## Task statement
Take every line containing "vida" out of the records.

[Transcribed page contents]
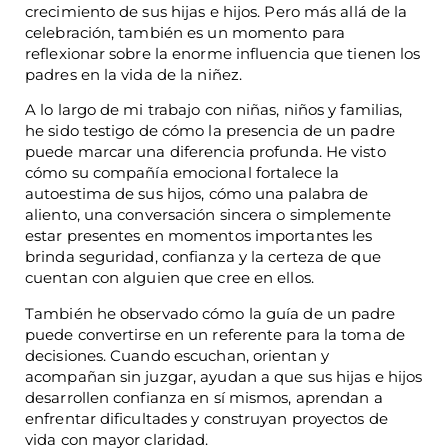
crecimiento de sus hijas e hijos. Pero más allá de la
celebración, también es un momento para
reflexionar sobre la enorme influencia que tienen los
padres en la vida de la niñez.
A lo largo de mi trabajo con niñas, niños y familias,
he sido testigo de cómo la presencia de un padre
puede marcar una diferencia profunda. He visto
cómo su compañía emocional fortalece la
autoestima de sus hijos, cómo una palabra de
aliento, una conversación sincera o simplemente
estar presentes en momentos importantes les
brinda seguridad, confianza y la certeza de que
cuentan con alguien que cree en ellos.
También he observado cómo la guía de un padre
puede convertirse en un referente para la toma de
decisiones. Cuando escuchan, orientan y
acompañan sin juzgar, ayudan a que sus hijas e hijos
desarrollen confianza en sí mismos, aprendan a
enfrentar dificultades y construyan proyectos de
vida con mayor claridad.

## Written answer
padres en la vida de la niñez.
vida con mayor claridad.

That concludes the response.